Evangelizar/ servir a los pobres hoy, con las fuerzas que tenemos, la media de edad elevada, pocas vocaciones en Europa y USA., lo que significa:

  • aprender continuamente como anunciar Dios hoy, allí donde nos encontramos, teniendo en cuenta la cultura, las distancias entre las generaciones, del universo y las condiciones de vida de los pobres…
  • definir para el mundo de hoy, los lugares prioritarios en el seno de las prioridades establecidas en el Capítulo General de 1980,

*encontrar de nuevo la radicalidad del «estilo de vida» vicenciano, en sobriedad, sencillez, pobreza, favoreciendo la acogida de los demás, de los pobres, el compartir con ellos, una familiaridad cordial y respetuosa con los pequeños.

Fraternidad vivida en internacionalidad en un momento que construye barreras para protegerse.

4. Los signos más estimulantes para el porvenir

  • el don de las vocaciones en los países pobres, en dificultad, mayoritariamente musulmanes: Asia, África Central, Oriente-Medio, América Latina, Romanía,
  • las llamadas que recibimos a favor de los pobres,
  • la demanda de numerosos laicos que desean vivir según nuestro espíritu.

One Comment on “Las Hermanas de la Caridad de Santa Juana Antida Thouret”

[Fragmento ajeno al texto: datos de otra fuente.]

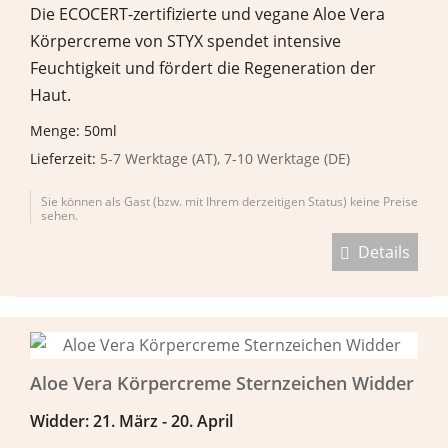
Die ECOCERT-zertifizierte und vegane Aloe Vera
Körpercreme von STYX spendet intensive
Feuchtigkeit und fördert die Regeneration der
Haut.
Menge: 50ml
Lieferzeit:
5-7 Werktage (AT), 7-10 Werktage (DE)
Sie können als Gast (bzw. mit Ihrem derzeitigen Status) keine Preise
sehen.
Details
Aloe Vera Körpercreme Sternzeichen Widder
Widder: 21. M
ä
rz - 20. April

  1. La forma como las cuatro partes, identidad, relación….desafío… y signos… presentan el contenido histórico, espiritual, vicenciano, etc., llevan a una lectura centrada en valorar e interiorizar y comprometer más al vicentino o vicentina, en la vivencia personal del don o Carisma de Vicente de Paúl y Luisa de Marillac.

    Es muy valioso también constatar el agudo sentido de investigador que tiene el autor en estas áreas de vida de la Iglesia y de la expansión del Carisma que hemos heredado: «Amar a Jesucristo sirviéndolo corporal y espiritualmente en los Pobres».